More Details on Overclocking Nehalem

Rob Williams

Editor-in-Chief
Staff member
Moderator
From our front-page news:
At an Intel briefing today, we learned a lot more about what to expect when benchmarking Nehalem, and much of it answered the exact questions that have been lingering in my mind for some time. If you read our overview on Nehalem already, then you know the benefits of the tri-channel memory, but what about overclocking?

First and foremost, while the 'ideal' memory configuration for a high-end Yorkfield is 2x1GB DDR3-1600, the ideal solution for Nehalem will be 3x1GB DDR3-1066. Seems weak, but if you read my article last night (and I do recommend it), then you'd know that it's far from being the weak link here. It effectively removes any potential bottleneck, and in most regards, the I/O becomes the new bottleneck (one that's not really seen with RAID'ing multiple SSD though!).

How will you overclock memory on Nehalem, or the CPU for that matter? Well, I'll admit I still don't totally understand how memory is overclocked, or how the frequency is even calculated, but Intel stresses that the skies the limit. The chipset and CPU shouldn't be the weak link, rather it would be the modules themselves.

Going beyond DDR3-2000 speeds should be entirely possible. You might run into weird issues which will likely not be visible with regards to strange dividers, but the overall performance really wouldn't reflect it. That's something we'll specifically have to test once the chip hits the lab.
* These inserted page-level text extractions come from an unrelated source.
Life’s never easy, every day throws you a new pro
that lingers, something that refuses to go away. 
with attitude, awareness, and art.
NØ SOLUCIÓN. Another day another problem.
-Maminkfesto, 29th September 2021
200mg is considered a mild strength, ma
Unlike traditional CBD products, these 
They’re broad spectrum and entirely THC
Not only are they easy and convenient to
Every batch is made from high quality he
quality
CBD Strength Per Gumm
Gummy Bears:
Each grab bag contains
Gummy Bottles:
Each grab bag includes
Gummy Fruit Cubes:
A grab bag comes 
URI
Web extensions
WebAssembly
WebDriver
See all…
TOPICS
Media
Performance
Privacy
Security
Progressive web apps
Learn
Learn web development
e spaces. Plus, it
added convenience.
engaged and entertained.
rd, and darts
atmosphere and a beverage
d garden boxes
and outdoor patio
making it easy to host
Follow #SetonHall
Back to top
intel_nehalem_die_shot_062408.jpg


Contrary to what I mentioned in yesterday's article (oops), the Turbo Mode -does- have something to do with CPU overclocking, but it's a bit odd to explain. Turbo Mode will not be activated in the traditional state during an overclock, but in the BIOS, there will be a Turbo Mode that allows you to increase the figure to increase the overclock. Increasing the Turbo Mode will supposedly be an unlimited affair, but I'm still unsure what exactly that number is going to be based on, but I can definitely say that it's nothing to do with the QPI.
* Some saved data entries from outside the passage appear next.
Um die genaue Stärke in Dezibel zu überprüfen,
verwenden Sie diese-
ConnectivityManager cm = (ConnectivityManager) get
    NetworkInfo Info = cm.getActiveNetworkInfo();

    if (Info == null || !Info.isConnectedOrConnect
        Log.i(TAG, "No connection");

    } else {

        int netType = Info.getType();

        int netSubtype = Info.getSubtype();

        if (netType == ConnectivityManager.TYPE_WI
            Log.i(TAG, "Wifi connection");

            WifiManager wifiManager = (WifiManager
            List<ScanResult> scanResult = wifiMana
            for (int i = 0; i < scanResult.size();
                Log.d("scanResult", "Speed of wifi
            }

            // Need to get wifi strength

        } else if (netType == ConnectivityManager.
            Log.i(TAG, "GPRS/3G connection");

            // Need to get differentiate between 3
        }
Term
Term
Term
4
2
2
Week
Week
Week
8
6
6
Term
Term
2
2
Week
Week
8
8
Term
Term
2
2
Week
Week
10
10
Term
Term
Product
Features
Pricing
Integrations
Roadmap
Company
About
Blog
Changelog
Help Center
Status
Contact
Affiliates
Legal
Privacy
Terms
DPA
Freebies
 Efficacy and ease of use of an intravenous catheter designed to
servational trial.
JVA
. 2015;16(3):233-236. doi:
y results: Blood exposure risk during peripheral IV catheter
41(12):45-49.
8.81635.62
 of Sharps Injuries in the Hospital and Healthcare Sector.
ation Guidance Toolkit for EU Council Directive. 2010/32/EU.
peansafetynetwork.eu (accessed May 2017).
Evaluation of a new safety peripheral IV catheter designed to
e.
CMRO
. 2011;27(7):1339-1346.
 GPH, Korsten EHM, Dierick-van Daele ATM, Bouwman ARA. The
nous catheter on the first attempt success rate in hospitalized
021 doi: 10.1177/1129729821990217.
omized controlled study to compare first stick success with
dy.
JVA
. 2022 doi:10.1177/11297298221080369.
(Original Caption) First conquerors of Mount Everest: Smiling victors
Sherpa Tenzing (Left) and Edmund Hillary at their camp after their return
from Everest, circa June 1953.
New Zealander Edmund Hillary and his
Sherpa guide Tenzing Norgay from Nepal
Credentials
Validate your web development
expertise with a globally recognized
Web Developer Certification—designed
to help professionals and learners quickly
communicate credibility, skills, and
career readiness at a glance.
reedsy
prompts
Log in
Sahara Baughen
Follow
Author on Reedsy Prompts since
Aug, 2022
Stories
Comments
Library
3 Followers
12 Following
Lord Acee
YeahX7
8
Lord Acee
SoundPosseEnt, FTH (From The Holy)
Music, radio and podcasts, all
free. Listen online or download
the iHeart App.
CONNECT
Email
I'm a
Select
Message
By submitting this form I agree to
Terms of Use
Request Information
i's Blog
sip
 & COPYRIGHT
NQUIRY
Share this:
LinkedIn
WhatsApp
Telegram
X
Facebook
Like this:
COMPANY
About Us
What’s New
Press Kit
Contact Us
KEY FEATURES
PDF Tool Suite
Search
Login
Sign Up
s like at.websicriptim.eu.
QPI is another thing. It can be overclocked, but Intel highly recommends to not adjust the 133MHz figure, and as far as I'm aware, motherboard vendors are asked to make it clear that adjusting it is dangerous. Even Intel themselves are unsure of what could happen with a highly overclocked QPI over time, but the results are apparently not representative of an ideal system.
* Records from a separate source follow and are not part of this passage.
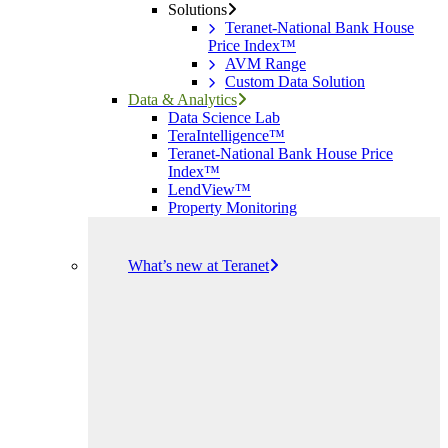
Solutions
Teranet-National Bank House
Price Index™
AVM Range
Custom Data Solution
Data & Analytics
Data Science Lab
TeraIntelligence™
Teranet-National Bank House Price
Index™
LendView™
Property Monitoring
What’s new at Teranet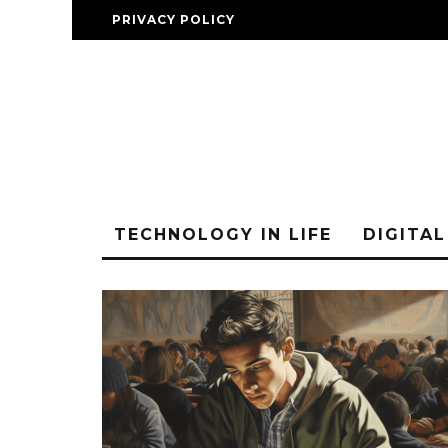
PRIVACY POLICY
TECHNOLOGY IN LIFE
DIGITA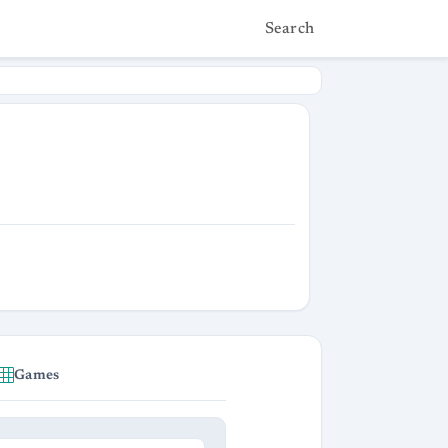
Search
Games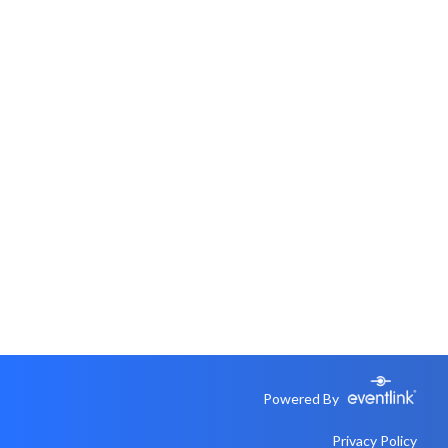
Powered By
Privacy Policy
There are still a lot of questions hovering around overclocking on Nehalem, and they won't likely be fully answered without real hands-on time with a machine. What I can state with extreme confidence is that Nehalem will be highly overclockable, and enthusiast overclockers will have little to complain about. I've seen ES Extreme Edition samples running at 4.0GHz on a modest air cooler, and I feel rather confident that production samples will act similarly.
 

Kougar

Techgage Staff
Staff member
Turbo Mode is based around the chip's overall TDP. So, say some cores are idle and get shut down, this increases the TDP margin significantly. If the user has a single-threaded program running, the remaining core can overclock itself up to the point it reaches the original design TDP envelope, but doesn't exceed it. So in effect truthfully nothing has changed and the TDP/overall power draw stays the same.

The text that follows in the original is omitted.